- Extracted material:
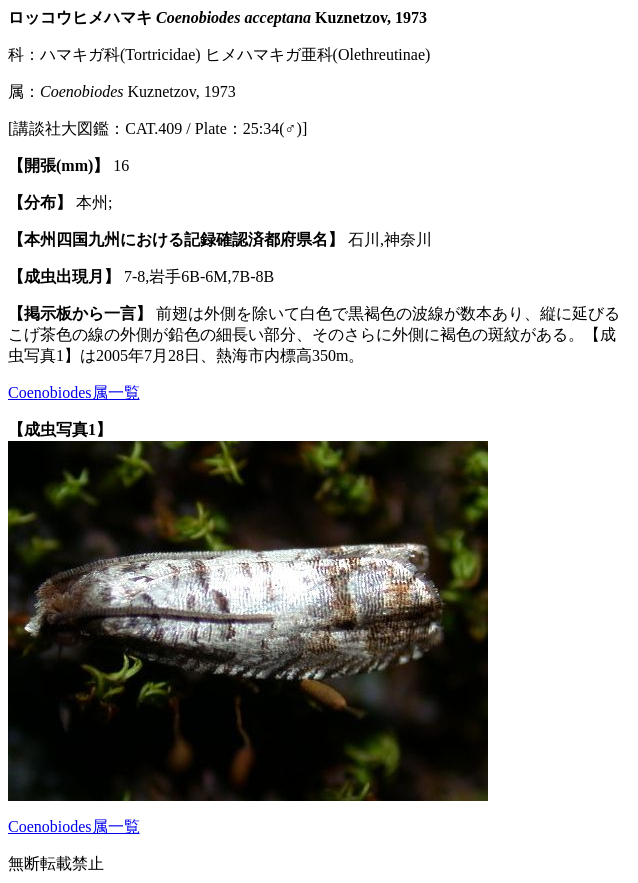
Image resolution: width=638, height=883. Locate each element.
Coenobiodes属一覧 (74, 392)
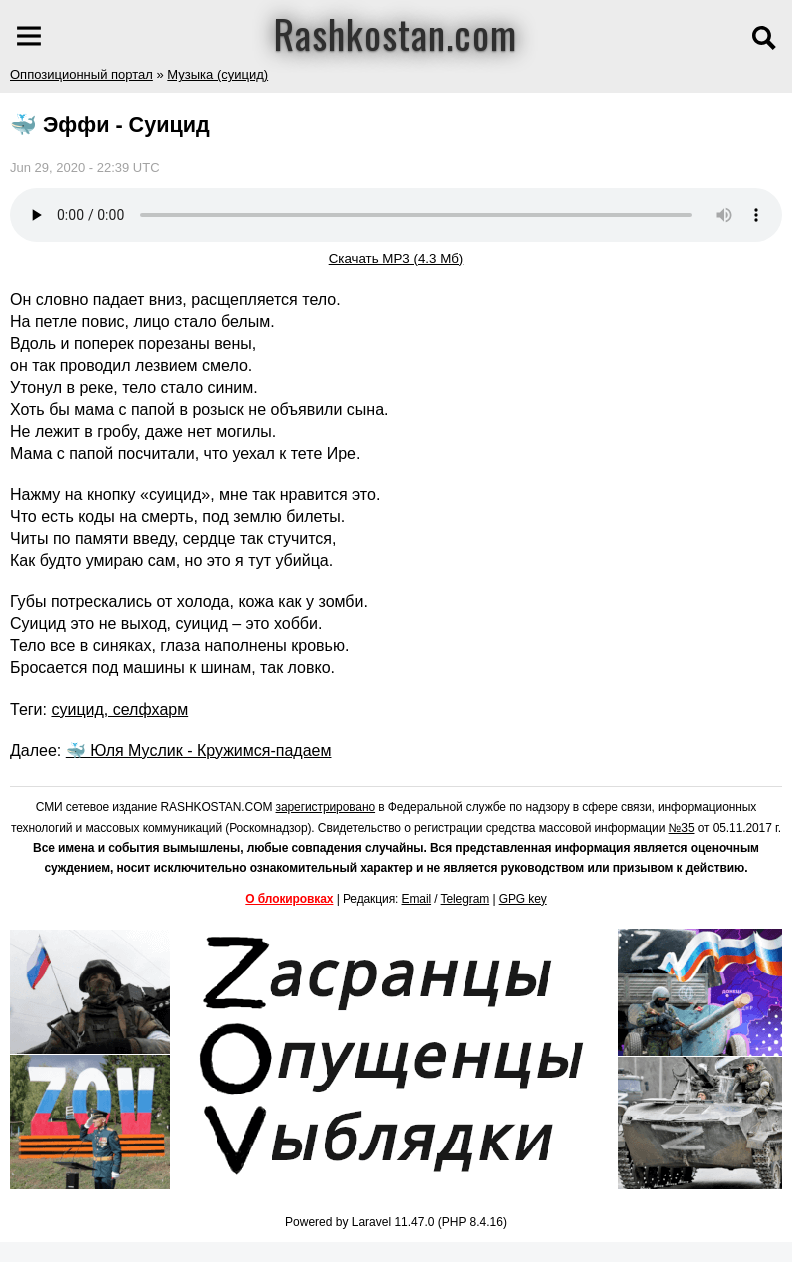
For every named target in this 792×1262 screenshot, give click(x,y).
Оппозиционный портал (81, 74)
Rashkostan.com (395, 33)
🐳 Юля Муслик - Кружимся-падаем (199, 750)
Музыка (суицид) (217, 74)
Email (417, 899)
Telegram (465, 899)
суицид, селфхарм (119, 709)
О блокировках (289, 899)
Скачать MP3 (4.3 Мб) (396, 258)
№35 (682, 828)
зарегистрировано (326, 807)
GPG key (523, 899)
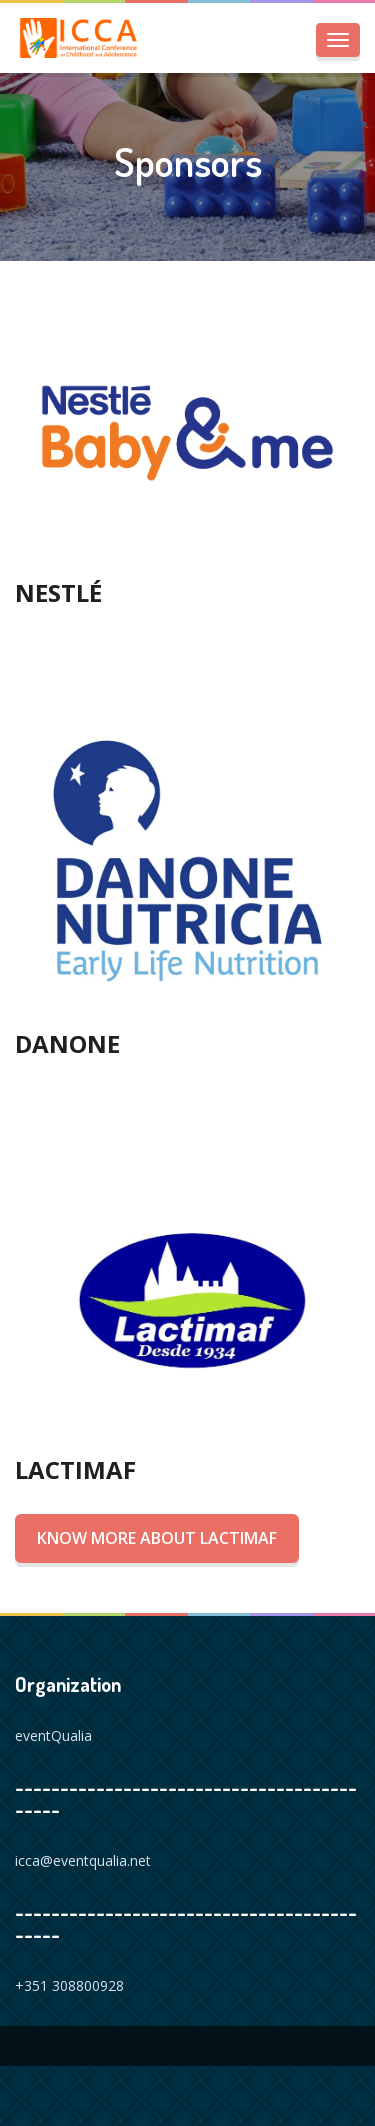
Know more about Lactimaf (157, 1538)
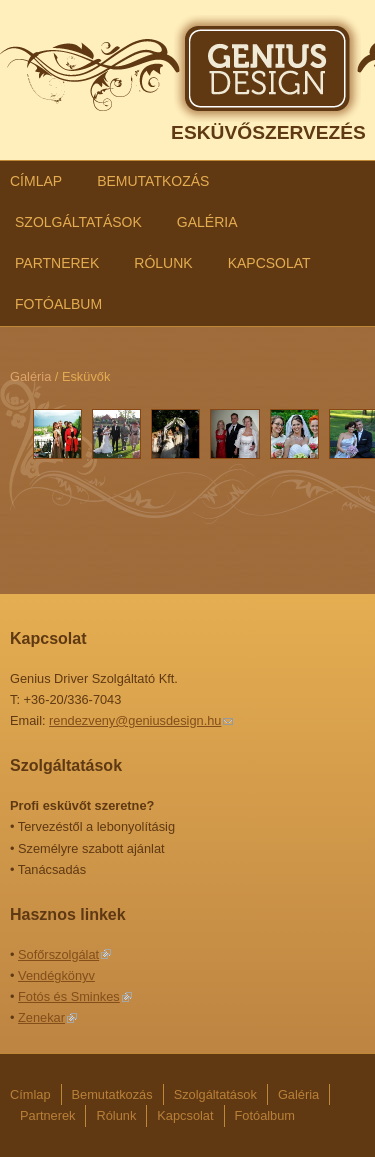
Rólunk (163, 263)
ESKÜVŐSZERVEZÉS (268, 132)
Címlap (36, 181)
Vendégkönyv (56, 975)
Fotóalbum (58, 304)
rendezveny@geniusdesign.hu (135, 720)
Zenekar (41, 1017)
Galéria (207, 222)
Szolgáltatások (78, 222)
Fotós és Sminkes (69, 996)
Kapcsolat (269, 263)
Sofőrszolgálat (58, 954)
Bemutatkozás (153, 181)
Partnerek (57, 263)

- Assignment:
Your task is to write out the lines from the one with "Galéria (207, 222)" through the end of the records, exactly and with nothing added.

- Problem solution:
Galéria (207, 222)
Szolgáltatások (78, 222)
Fotós és Sminkes (69, 996)
Kapcsolat (269, 263)
Sofőrszolgálat (58, 954)
Bemutatkozás (153, 181)
Partnerek (57, 263)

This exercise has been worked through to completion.